3) charid formation measured by using propan-2-ol a precipitate formed and then determined by dry weight, the cell product became measured by determining the dry weight and the residual sucrose was determined by g. 1. c.

Oxygen uptake was measured using a paramagnetic oxygen analyzer and CO2 evolution was measured using an infrared CO 2 analyzer.
Whenever a constant stage was reached, 2 ml of sterile phosphate solution (0.125M) was added to the culture vessel. In each case the concentration of bacteria increased, indicating that the cell concentration was limited by the phosphate concentration.

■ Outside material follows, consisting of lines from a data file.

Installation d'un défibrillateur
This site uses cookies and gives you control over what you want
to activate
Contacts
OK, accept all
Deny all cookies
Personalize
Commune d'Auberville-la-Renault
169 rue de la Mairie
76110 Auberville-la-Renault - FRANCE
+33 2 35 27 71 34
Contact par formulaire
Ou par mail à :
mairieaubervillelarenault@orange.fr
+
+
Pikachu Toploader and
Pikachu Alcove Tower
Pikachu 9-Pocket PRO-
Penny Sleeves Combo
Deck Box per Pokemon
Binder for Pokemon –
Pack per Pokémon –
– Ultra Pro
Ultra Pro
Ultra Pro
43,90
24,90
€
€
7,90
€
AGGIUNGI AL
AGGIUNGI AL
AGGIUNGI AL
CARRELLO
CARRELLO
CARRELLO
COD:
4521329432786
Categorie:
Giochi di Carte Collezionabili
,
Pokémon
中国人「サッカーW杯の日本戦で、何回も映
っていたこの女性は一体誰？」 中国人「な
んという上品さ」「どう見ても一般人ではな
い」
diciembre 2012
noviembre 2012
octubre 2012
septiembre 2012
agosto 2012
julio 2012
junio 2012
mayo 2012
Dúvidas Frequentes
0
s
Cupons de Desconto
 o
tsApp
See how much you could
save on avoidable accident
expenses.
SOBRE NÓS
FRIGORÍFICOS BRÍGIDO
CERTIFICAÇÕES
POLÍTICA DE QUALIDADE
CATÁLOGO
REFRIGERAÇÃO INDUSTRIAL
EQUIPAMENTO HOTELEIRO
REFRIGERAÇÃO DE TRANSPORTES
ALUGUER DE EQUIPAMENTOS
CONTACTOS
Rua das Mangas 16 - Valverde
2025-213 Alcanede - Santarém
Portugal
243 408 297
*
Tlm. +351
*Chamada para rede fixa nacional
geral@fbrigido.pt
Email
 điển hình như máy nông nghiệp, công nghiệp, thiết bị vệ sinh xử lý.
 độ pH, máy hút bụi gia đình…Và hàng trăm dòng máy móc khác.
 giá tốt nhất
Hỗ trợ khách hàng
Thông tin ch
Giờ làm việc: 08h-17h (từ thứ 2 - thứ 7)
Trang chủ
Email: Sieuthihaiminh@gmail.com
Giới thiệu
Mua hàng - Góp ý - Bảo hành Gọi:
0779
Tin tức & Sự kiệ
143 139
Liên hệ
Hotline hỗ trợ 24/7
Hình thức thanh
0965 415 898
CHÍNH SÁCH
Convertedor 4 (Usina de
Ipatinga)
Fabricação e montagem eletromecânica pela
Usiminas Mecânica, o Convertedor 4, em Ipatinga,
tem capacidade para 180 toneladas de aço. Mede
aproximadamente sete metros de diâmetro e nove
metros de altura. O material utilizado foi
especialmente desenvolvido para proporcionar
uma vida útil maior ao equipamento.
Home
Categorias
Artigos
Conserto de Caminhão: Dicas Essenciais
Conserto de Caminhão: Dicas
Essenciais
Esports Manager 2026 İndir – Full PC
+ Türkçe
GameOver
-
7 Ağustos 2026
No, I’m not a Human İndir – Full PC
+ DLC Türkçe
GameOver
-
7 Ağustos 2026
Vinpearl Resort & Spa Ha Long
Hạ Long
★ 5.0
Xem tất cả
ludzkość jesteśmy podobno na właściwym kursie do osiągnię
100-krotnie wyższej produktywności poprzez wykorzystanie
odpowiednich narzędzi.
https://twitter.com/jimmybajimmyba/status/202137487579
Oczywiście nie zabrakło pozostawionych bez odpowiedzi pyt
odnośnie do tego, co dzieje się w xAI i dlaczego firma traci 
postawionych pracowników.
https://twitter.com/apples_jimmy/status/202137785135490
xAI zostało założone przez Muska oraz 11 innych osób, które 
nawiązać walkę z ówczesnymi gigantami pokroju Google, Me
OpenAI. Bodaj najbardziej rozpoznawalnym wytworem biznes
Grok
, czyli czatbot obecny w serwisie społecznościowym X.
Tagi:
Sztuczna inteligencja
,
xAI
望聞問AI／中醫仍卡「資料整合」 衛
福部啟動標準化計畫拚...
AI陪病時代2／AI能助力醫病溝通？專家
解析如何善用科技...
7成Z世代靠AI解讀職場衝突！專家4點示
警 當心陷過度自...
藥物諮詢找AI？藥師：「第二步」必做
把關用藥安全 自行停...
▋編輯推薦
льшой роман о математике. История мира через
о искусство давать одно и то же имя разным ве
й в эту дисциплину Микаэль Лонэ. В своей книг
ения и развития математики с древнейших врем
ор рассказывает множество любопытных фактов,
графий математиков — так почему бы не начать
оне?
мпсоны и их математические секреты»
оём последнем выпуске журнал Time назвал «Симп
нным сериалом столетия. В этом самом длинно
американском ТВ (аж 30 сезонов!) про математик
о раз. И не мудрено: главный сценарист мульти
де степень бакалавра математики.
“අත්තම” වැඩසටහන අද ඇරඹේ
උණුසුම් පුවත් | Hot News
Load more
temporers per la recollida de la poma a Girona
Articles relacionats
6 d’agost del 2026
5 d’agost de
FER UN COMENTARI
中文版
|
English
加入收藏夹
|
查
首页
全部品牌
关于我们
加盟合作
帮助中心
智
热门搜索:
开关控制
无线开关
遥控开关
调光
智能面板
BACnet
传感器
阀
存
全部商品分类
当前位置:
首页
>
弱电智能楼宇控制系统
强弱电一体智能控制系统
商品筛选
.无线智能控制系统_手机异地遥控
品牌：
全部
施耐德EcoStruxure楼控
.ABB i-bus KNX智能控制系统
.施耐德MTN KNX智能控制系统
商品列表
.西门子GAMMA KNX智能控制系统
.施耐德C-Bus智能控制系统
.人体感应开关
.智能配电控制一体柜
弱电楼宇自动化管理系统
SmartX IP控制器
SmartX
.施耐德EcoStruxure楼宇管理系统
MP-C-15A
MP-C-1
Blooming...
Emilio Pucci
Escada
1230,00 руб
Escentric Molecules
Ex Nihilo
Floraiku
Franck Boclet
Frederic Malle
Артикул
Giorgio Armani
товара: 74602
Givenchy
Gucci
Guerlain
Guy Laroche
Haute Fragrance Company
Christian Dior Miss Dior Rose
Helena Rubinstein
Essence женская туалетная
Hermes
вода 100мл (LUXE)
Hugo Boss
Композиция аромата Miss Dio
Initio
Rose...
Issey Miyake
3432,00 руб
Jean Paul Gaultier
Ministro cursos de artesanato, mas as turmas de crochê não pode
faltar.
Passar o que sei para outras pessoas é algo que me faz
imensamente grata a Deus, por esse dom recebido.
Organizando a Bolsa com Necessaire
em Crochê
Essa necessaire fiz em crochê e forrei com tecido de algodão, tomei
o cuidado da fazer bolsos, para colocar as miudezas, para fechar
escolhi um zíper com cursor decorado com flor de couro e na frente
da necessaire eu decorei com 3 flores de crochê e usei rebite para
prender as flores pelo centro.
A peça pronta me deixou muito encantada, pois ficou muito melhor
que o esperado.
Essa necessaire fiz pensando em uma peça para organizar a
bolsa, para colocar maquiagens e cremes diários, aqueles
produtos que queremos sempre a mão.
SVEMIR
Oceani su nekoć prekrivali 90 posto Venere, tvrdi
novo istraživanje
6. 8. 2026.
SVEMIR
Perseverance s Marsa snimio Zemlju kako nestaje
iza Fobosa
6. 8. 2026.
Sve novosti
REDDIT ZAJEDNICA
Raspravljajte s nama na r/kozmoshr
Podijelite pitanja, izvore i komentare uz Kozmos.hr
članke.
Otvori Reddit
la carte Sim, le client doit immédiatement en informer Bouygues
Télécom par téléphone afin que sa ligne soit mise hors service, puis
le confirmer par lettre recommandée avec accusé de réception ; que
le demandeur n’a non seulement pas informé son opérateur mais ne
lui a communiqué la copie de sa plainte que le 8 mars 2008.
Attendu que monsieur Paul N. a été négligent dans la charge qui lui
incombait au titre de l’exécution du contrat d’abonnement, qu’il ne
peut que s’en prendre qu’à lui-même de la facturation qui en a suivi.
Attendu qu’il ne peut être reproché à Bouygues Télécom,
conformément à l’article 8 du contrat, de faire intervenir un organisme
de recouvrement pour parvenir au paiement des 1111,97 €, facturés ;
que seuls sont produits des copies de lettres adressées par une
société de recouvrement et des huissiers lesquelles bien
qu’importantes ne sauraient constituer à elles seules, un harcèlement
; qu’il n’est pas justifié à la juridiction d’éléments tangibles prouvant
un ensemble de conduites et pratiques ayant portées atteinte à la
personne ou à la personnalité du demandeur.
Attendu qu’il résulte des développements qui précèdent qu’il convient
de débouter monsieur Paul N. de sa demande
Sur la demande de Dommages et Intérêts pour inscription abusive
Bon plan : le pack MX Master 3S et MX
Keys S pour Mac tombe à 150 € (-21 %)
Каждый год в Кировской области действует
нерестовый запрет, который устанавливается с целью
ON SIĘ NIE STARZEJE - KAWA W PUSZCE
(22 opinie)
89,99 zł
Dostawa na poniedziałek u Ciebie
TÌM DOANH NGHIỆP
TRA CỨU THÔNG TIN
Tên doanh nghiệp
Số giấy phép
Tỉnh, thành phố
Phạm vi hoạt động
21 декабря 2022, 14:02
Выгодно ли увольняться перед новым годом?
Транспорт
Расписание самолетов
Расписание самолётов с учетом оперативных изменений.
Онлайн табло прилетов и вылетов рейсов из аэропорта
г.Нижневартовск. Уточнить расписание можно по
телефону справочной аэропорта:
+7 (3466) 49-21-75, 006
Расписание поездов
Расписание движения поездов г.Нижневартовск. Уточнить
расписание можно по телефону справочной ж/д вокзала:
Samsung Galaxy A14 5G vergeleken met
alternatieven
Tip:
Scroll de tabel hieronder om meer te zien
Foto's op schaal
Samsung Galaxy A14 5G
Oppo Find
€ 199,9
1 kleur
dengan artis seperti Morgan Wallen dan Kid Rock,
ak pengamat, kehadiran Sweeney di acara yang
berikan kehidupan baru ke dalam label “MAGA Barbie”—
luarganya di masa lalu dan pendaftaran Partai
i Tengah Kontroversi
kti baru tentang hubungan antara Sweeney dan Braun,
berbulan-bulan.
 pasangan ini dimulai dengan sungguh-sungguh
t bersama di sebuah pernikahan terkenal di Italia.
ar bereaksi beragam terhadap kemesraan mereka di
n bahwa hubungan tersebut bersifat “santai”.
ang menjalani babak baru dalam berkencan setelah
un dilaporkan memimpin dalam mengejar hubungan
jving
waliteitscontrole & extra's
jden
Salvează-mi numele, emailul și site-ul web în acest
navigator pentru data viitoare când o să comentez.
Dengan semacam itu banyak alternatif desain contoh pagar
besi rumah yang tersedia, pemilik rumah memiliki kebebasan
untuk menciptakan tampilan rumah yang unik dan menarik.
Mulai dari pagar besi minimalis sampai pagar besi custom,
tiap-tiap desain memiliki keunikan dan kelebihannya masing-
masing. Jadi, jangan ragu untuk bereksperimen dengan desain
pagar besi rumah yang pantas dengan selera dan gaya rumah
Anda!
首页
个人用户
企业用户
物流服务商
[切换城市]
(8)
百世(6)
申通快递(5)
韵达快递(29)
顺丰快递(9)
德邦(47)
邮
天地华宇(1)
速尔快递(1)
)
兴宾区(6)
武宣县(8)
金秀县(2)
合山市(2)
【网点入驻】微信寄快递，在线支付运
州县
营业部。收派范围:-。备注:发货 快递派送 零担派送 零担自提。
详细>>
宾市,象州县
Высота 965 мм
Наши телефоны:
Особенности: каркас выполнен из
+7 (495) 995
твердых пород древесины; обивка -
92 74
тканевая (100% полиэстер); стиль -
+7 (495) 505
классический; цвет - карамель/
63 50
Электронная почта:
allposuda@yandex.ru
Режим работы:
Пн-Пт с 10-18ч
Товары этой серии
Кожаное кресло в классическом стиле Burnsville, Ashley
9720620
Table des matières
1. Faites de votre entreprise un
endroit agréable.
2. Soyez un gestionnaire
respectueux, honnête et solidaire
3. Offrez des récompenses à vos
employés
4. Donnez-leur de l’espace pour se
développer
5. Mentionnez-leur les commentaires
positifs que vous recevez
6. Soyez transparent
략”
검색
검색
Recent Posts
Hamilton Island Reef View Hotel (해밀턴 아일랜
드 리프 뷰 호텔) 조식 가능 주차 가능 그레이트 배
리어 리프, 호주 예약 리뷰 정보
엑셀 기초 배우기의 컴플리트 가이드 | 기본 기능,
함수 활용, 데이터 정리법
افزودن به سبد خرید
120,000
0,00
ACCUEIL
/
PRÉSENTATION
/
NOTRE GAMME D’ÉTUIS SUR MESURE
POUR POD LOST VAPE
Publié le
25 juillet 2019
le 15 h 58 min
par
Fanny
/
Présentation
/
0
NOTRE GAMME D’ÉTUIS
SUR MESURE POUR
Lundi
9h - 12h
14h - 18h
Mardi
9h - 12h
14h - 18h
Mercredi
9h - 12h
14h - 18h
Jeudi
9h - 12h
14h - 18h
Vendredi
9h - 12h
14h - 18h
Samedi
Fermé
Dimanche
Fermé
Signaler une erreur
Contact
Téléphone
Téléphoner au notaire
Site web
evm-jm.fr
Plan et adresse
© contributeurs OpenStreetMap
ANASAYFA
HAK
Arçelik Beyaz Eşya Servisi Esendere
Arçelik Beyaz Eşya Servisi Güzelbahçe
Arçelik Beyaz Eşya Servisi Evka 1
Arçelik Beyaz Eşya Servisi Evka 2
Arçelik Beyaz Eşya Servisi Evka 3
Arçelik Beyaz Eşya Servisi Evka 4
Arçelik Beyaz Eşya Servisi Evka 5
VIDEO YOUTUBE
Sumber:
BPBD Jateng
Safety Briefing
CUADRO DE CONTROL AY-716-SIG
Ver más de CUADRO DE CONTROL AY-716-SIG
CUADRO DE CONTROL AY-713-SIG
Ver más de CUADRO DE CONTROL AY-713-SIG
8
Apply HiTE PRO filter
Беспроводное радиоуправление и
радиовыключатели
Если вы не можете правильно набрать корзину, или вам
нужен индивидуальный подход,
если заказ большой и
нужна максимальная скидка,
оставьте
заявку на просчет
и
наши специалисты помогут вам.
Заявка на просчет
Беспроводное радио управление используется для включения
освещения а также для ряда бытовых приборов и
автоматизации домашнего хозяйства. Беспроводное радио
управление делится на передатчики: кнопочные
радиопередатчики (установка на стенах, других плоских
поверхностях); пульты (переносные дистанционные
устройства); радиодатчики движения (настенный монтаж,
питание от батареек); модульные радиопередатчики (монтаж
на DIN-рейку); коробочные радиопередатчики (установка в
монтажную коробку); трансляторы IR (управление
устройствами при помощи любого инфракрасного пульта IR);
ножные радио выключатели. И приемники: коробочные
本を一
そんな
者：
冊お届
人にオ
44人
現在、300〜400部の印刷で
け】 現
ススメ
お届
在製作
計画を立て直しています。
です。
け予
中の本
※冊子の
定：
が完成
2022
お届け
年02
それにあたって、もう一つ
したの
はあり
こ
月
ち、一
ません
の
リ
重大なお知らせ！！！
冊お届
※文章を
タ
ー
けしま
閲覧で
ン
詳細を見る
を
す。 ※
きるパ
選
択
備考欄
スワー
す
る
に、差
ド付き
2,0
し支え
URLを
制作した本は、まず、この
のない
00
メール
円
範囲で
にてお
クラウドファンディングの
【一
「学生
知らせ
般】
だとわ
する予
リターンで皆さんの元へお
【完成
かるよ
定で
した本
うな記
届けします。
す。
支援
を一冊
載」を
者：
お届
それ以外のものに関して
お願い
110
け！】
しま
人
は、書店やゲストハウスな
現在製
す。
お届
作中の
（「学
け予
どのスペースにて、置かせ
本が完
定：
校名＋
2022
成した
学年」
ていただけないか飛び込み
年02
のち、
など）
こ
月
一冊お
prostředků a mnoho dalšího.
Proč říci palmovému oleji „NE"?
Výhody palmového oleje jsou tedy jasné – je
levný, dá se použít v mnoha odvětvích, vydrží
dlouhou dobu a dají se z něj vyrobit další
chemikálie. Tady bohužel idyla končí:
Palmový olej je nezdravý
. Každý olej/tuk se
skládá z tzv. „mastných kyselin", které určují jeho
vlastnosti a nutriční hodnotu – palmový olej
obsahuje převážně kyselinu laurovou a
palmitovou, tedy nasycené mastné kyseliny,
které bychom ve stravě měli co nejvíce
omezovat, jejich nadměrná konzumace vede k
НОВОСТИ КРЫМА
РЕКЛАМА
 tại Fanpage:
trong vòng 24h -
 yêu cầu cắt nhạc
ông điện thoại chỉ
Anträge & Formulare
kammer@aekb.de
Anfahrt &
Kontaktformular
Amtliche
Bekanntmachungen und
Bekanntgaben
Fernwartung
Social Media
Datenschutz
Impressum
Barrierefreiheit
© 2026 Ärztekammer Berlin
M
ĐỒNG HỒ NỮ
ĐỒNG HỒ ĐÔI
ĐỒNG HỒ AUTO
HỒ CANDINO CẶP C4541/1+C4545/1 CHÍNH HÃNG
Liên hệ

The results are in

w Table 3 given.

Table 3

Effect of the degree of respiration on the effectiveness of sucrose conversion into a polysaccharide

oxygen Zeil concentration Polysaccharide Used Conversion of Stirrer recording concentration Sucrose Sucrose in speed Polysaccharide (mmol / g cell / h) (g / l) (g / l) (g / l) (Rpm)

7.0
12.4
20.5
28.2
51.0

0.5

0.42

0.44

0.44

0.69

0.70
0.84
1.09
1.16
0.89

1.65

1.8

2.2

4.7

9.9

42%
47%
49%
25%
9%

400
500
600
700
870

From Table 3 it can be seen that the yield of Polysaccharide from sucrose can be increased from 9% at higher degrees of ventilation (and consequently higher degrees of respiration) to 47 to 49% Oxygen uptake between 12 and 20 mmol / g cell / h.

Claims (5)

Patent claims: 1. Process for the preparation of a polysaccharide from a partially ace, ylated variable block copolymer of 1-4 linked D-mannuron and L-guluronic acid residues, in which a bacterium derives from the Species Azotobacter vinelandii is cultivated continuously under aerobic conditions in an aqueous culture medium, the culture medium as essential constituents at least one monosaccharide or disaccharide as a carbon source and Sources of phosphate, molybdenum, iron, magnesium, Contains potassium, sodium, calcium and sulfate, and the medium is a certain source of nitrogen and / or a ventilation gas containing nitrogen, and the pH of the medium is maintained in the range between 6.0 and 8.2, thereby characterized in that the concentration of phosphate in the medium is limiting The concentration of the bacterium is and is at least 1.0 OmMoI 2. The method according to claim 1, characterized in that as A. vinelandii a strain NCIB 9068, 8789 or 8660 is used. 3. The method according to claim 1, characterized in that the phosphate concentration in the Medium is 2.0 to 3.0 mmol 4. The method according to claim 1, characterized in that the oxygen uptake by the Culture is restricted to a level that allows optimal conversion of the monosaccharides or Disaccharide results in the polysaccharide 5. The method according to claim 4, characterized in that the oxygen uptake on a Amount of about 7 to 22 mmol / g cell / h is limited.